2.6 Problems of Honesty and Good Judgment

Figure 2.26 shows two ways of redrawing our Life Expectancy figure. Each of these plots is far less noisy than the junk-filled monstrosity we began with. But they also have design features that could be argued over, and might even matter substantively depending on the circumstances. For example, consider the scales on the x-axis in each case. The left-hand panel in Figure 2.26 is a bar chart, and the length of the bar represents the value of the variable “average life expectancy in 2007” for each continent. The scale starts at zero and extends to just beyond the level of the largest value. Meanwhile the right-hand panel is a Cleveland dot plot. Each observation is represented by a point, and the scale is restricted to the range of the data as shown.

Figure 2.26: Two simpler versions of our junk chart. Note that the scale on the bar chart version goes to zero, while the scale on the dot plot version is confined to the range of values taken by the observations.

Two simpler versions of our junk chart. Note that the scale on the bar chart version goes to zero, while the scale on the dot plot version is confined to the range of values taken by the observations.Two simpler versions of our junk chart. Note that the scale on the bar chart version goes to zero, while the scale on the dot plot version is confined to the range of values taken by the observations.

It is tempting to lay down inflexible rules about what to do in terms of producing your graphs, and to dismiss people who don’t follow them as producing junk charts or lying with statistics. But being honest with your data is a bigger problem than can be solved by rules of thumb about making graphs. In this case there is a moderate level of agreement that bar charts should generally include a zero baseline (or equivalent) given that bars encode their variables as lengths. But it would be a mistake to think that a dot plot was by the same token deliberately misleading, just because it kept itself to the range of the data instead.

Which one is to be preferred? It is tricky to give an unequivocal answer, because the reasons for preferring one type of scaling over another depend in part on how often people actively try to mislead others by preferring one sort of representation over another. On the one hand, there is a lot of be said in favor of showing the data over the range we observe it, rather than forcing every scale to encompass its lowest and highest theoretical value. Many otherwise informative visualizations would become useless if it was mandatory to include a zero point on the x- or y-axis. On the other hand, it’s also true that people sometimes go out of their way to restrict the scales they display in a way that makes their argument look better. Sometimes this is done out of active malice, other times out of passive bias, or even just a hopeful desire to see what you want to see in the data. (Remember, often the main audience for your visualizations is yourself.) In those cases, the resulting graphic will indeed be misleading.

Two views of the rapid decline in law school enrollments in the mid-2010s.Two views of the rapid decline in law school enrollments in the mid-2010s.

Figure 2.27: Two views of the rapid decline in law school enrollments in the mid-2010s.

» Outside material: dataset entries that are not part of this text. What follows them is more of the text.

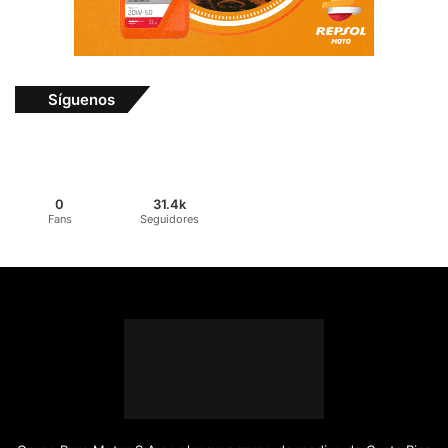
Síguenos
0
31.4k
Fans
Seguidores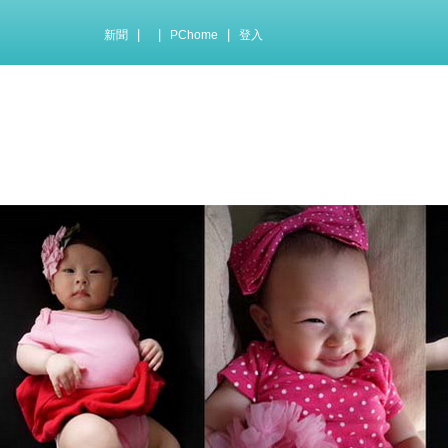
|
|
|
新聞
PChome
登入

Rushed, garish, and deliberately inflammatory or misleading graphics are a staple of social media sharing and the cable news cycle. But the problem comes up in everyday practice as well, and the two can intersect if your work ends up in front of a public audience. For example, let’s take a look at some historical data on law school enrollments. A decline in enrollments led to some reporting on trends since the early 1970s. The results are shown in Figure 2.27.

The first panel shows the trend in the number of students beginning law school each year since 1973. The y-axis starts from just below the lowest value in the series. The second panel shows the same data, but with the y-axis minimum set to zero instead. The columnist and writer Justin Fox saw the first version and remarked on how amazing it was. He was then quite surprised at the strong reactions he got from people who insisted the y-axis should have included zero. The original chart was “possibly … one of the worst represented charts I’ve ever seen” said one interlocutor. Another remarked that “graphs that don’t go to zero are a thought crime” (Fox 2014).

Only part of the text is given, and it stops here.